One of the areas that can derail relationships is the strong sense of individualism each partner brings into the relationship. There’s nothing inherently wrong with individualism BUT a rigid interpretation, carried into the relationship, quickly becomes about which partner gets their way, or who has to give up a part of their identity, or what they want. The perceived fear of losing one’s identity can become a stressor in the relationship; a sense of entitlement creeps in to colour conversations that start to prick. This paradigm of individualism is fueled by the organization ethos, especially if both partners are working.

Contemporary research points to the adverse impact workplace performance pressure, individual career expectations, peer pressure, organization culture, and logistics issues such as the daily commute – have on family well being. Conflicts between work and relationship commitments impact almost every couple and family. Needless to state, WORK nearly always wins! The tacit (and now increasingly explicit) ethos in organizations is: produce, perform, put in the hours, and compete – AT ALL COSTS! This pressure tends to destroy any equilibrium that an individual might want for one’s life or relationships. If the work DAY involvement was not enough, there is additional pressure to attend evening and weekend events all aimed at building teamwork, productivity, and bonding (tried wiggling out of these??). In the mean time, the slow erosion in the couple bond goes unnoticed.

This work ethic can cause isolation between the couple as each partner is swept by the organization ethos and pressure. Intimacy tends to get replaced by a feeling of competiveness, and who’s getting a better or fairer deal. Competitiveness (and often times the toxicity) of the workplace seeps into the relationship. Couples feel that their primary obligation is to work and not to their relationship. The first warning sign: not being able to spend time with each other!

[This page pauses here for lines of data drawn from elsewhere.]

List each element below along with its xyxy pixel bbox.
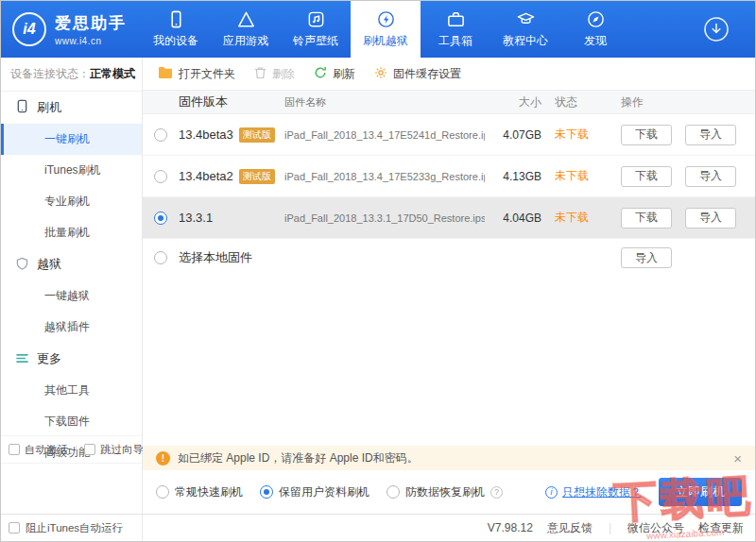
block-itunes-label: 阻止iTunes自动运行 [26, 521, 123, 535]
sidebar-group-label: 刷机 [37, 99, 61, 116]
sidebar-item-pro-flash[interactable]: 专业刷机 [1, 186, 142, 217]
divider: | [609, 521, 611, 534]
anti-recovery-flash-label: 防数据恢复刷机 [405, 484, 485, 500]
tab-apps-games[interactable]: 应用游戏 [211, 1, 281, 58]
firmware-radio[interactable] [154, 128, 167, 142]
firmware-size: 4.13GB [485, 170, 541, 183]
sidebar-item-download-firmware[interactable]: 下载固件 [1, 406, 142, 437]
status-bar: 阻止iTunes自动运行 V7.98.12 意见反馈 | 微信公众号 检查更新 [1, 514, 755, 541]
tab-label: 发现 [584, 33, 607, 49]
close-icon[interactable]: × [733, 451, 742, 466]
firmware-radio[interactable] [154, 251, 167, 264]
firmware-size: 4.07GB [485, 128, 541, 142]
sidebar-item-other-tools[interactable]: 其他工具 [1, 375, 142, 406]
refresh-icon [314, 66, 327, 82]
block-itunes-option[interactable]: 阻止iTunes自动运行 [1, 515, 143, 541]
firmware-status: 未下载 [555, 168, 611, 184]
open-folder-button[interactable]: 打开文件夹 [158, 66, 235, 82]
logo-icon: i4 [12, 12, 46, 46]
i4-assistant-window: i4 爱思助手 www.i4.cn 我的设备 应用游戏 [0, 0, 756, 542]
import-button[interactable]: 导入 [685, 166, 736, 187]
import-button[interactable]: 导入 [685, 208, 736, 229]
tab-discover[interactable]: 发现 [560, 1, 630, 58]
download-button[interactable]: 下载 [621, 166, 672, 187]
open-folder-label: 打开文件夹 [179, 66, 235, 82]
import-button[interactable]: 导入 [621, 247, 672, 268]
tab-label: 我的设备 [153, 33, 198, 49]
tab-my-devices[interactable]: 我的设备 [141, 1, 211, 58]
auto-activate-label: 自动激活 [25, 443, 68, 457]
tab-ringtones-wallpapers[interactable]: 铃声壁纸 [281, 1, 351, 58]
auto-activate-checkbox[interactable] [9, 444, 20, 455]
status-bar-right: V7.98.12 意见反馈 | 微信公众号 检查更新 [488, 520, 755, 536]
delete-button[interactable]: 删除 [254, 66, 295, 82]
toolbox-icon [446, 9, 466, 29]
header-version: 固件版本 [179, 93, 284, 110]
tab-tutorials[interactable]: 教程中心 [490, 1, 560, 58]
firmware-row[interactable]: 13.3.1 iPad_Fall_2018_13.3.1_17D50_Resto… [143, 197, 755, 239]
firmware-size: 4.04GB [485, 212, 541, 225]
gear-icon [374, 66, 387, 82]
connection-status-value: 正常模式 [90, 67, 135, 80]
sidebar-item-onekey-flash[interactable]: 一键刷机 [1, 124, 142, 155]
sidebar-group-flash: 刷机 [1, 92, 142, 124]
option-keep-data-flash[interactable]: 保留用户资料刷机 [260, 484, 369, 500]
sidebar-item-onekey-jailbreak[interactable]: 一键越狱 [1, 280, 142, 312]
download-circle-icon[interactable] [702, 15, 730, 46]
sidebar-item-itunes-flash[interactable]: iTunes刷机 [1, 155, 142, 186]
option-anti-recovery-flash[interactable]: 防数据恢复刷机 ? [387, 484, 503, 500]
beta-badge: 测试版 [239, 169, 275, 184]
anti-recovery-flash-radio[interactable] [387, 485, 400, 499]
beta-badge: 测试版 [239, 127, 275, 143]
delete-label: 删除 [272, 66, 295, 82]
firmware-row[interactable]: 选择本地固件 导入 [143, 239, 755, 277]
keep-data-flash-radio[interactable] [260, 485, 273, 499]
firmware-row[interactable]: 13.4beta3 测试版 iPad_Fall_2018_13.4_17E524… [143, 114, 755, 156]
firmware-radio[interactable] [154, 212, 167, 225]
app-version: V7.98.12 [488, 521, 533, 534]
flash-now-button[interactable]: 立即刷机 [659, 478, 742, 506]
compass-icon [586, 9, 606, 29]
erase-data-link[interactable]: i 只想抹除数据？ [545, 484, 642, 500]
tab-toolbox[interactable]: 工具箱 [421, 1, 490, 58]
firmware-name: iPad_Fall_2018_13.4_17E5241d_Restore.ips… [284, 129, 485, 141]
firmware-version: 13.3.1 [179, 211, 213, 225]
sidebar-group-label: 更多 [37, 350, 61, 367]
download-button[interactable]: 下载 [621, 125, 672, 145]
sidebar-group-label: 越狱 [37, 256, 61, 273]
block-itunes-checkbox[interactable] [9, 522, 20, 534]
cache-settings-button[interactable]: 固件缓存设置 [374, 66, 461, 82]
tab-flash-jailbreak[interactable]: 刷机越狱 [351, 1, 421, 58]
normal-flash-radio[interactable] [156, 485, 169, 499]
help-icon[interactable]: ? [490, 486, 503, 499]
connection-status: 设备连接状态：正常模式 [1, 58, 142, 92]
divider: | [75, 444, 77, 455]
firmware-row[interactable]: 13.4beta2 测试版 iPad_Fall_2018_13.4_17E523… [143, 156, 755, 197]
feedback-link[interactable]: 意见反馈 [547, 520, 593, 536]
tab-label: 铃声壁纸 [293, 33, 338, 49]
tab-label: 刷机越狱 [363, 33, 408, 49]
sidebar-checkbox-row: 自动激活 | 跳过向导 [1, 435, 142, 464]
wechat-link[interactable]: 微信公众号 [627, 520, 684, 536]
tab-label: 应用游戏 [223, 33, 268, 49]
sidebar-group-more: 更多 [1, 343, 142, 375]
sidebar-item-jailbreak-plugins[interactable]: 越狱插件 [1, 312, 142, 343]
header-status: 状态 [555, 94, 611, 110]
connection-status-label: 设备连接状态： [10, 67, 90, 80]
app-logo: i4 爱思助手 www.i4.cn [1, 1, 141, 58]
phone-icon [16, 99, 28, 116]
download-button[interactable]: 下载 [621, 208, 672, 229]
import-button[interactable]: 导入 [685, 125, 736, 145]
notice-text: 如已绑定 Apple ID，请准备好 Apple ID和密码。 [178, 450, 419, 466]
flash-options-bar: 常规快速刷机 保留用户资料刷机 防数据恢复刷机 ? i 只想抹除数据？ 立即刷机 [143, 470, 755, 514]
firmware-radio[interactable] [154, 170, 167, 183]
option-normal-flash[interactable]: 常规快速刷机 [156, 484, 243, 500]
sidebar-item-batch-flash[interactable]: 批量刷机 [1, 217, 142, 248]
app-header: i4 爱思助手 www.i4.cn 我的设备 应用游戏 [1, 1, 755, 58]
keep-data-flash-label: 保留用户资料刷机 [279, 484, 369, 500]
refresh-button[interactable]: 刷新 [314, 66, 355, 82]
check-update-link[interactable]: 检查更新 [698, 520, 744, 536]
skip-wizard-checkbox[interactable] [84, 444, 95, 455]
header-ops: 操作 [611, 94, 755, 110]
music-icon [306, 9, 326, 29]
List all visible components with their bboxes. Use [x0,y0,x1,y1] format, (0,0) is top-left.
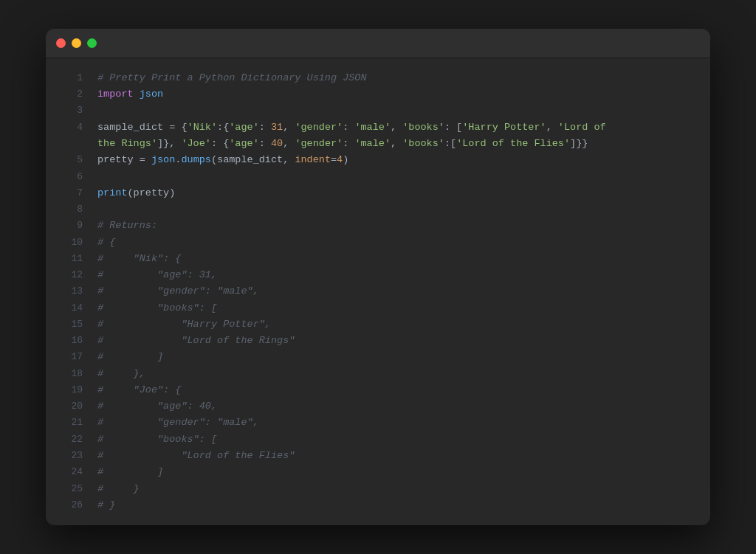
line-3-content [97,103,695,119]
close-button[interactable] [56,38,66,48]
line-23: 23 # "Lord of the Flies" [46,448,710,464]
line-19: 19 # "Joe": { [46,382,710,398]
line-24: 24 # ] [46,464,710,480]
line-17: 17 # ] [46,349,710,365]
line-2-content: import json [97,86,695,103]
line-3: 3 [46,103,710,119]
line-11: 11 # "Nik": { [46,251,710,267]
line-6: 6 [46,169,710,185]
line-13: 13 # "gender": "male", [46,283,710,299]
line-16: 16 # "Lord of the Rings" [46,333,710,349]
line-18: 18 # }, [46,366,710,382]
line-12: 12 # "age": 31, [46,267,710,283]
line-1: 1 # Pretty Print a Python Dictionary Usi… [46,70,710,86]
line-10: 10 # { [46,235,710,251]
line-14: 14 # "books": [ [46,300,710,316]
line-21: 21 # "gender": "male", [46,415,710,431]
line-7: 7 print(pretty) [46,185,710,201]
line-9: 9 # Returns: [46,218,710,234]
code-area: 1 # Pretty Print a Python Dictionary Usi… [46,58,710,525]
line-22: 22 # "books": [ [46,432,710,448]
line-26: 26 # } [46,497,710,513]
code-window: 1 # Pretty Print a Python Dictionary Usi… [46,29,710,525]
line-8: 8 [46,201,710,218]
line-4b: the Rings']}, 'Joe': {'age': 40, 'gender… [46,136,710,152]
line-20: 20 # "age": 40, [46,398,710,415]
line-2: 2 import json [46,86,710,103]
line-4-content: sample_dict = {'Nik':{'age': 31, 'gender… [97,120,695,136]
line-7-content: print(pretty) [97,185,695,201]
minimize-button[interactable] [72,38,81,48]
line-4: 4 sample_dict = {'Nik':{'age': 31, 'gend… [46,120,710,136]
line-4b-content: the Rings']}, 'Joe': {'age': 40, 'gender… [97,136,695,152]
titlebar [46,29,710,58]
line-25: 25 # } [46,481,710,497]
line-1-content: # Pretty Print a Python Dictionary Using… [97,70,695,86]
line-5-content: pretty = json.dumps(sample_dict, indent=… [97,152,695,168]
maximize-button[interactable] [87,38,97,48]
line-5: 5 pretty = json.dumps(sample_dict, inden… [46,152,710,168]
line-15: 15 # "Harry Potter", [46,316,710,333]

Research suggests that each person has a defined capacity to bond and enjoy intimacy in relationships. If this entire capacity is taken up by the organization, then it’s no surprise that there is no time, energy, or interest left in bonding as a couple. The second warning sign: Relationships at work become more intimate than the ones at home!

Other signs that the work ethos is endangering the couple: physical exhaustion, sleep deprivation, decreasing physical fitness, increasing alcohol or substance use, unhealthy eating, no communication, not doing fun things together, feeling blue, being angry or irritable all the time, and so on. These are the outcomes that flow from the belief that career achievement is higher priority than a close, intimate personal relationship. The third warning sign: When a couple doesn’t talk! – really talk, about things small and big, important and silly…

Take a moment, and see if you can notice these warning signs in your own life! Before you say NO! share this with your partner and ask for their feedback? Just to validate your assessment. Feeling hesitant to do it? (Go back and start reading this again…)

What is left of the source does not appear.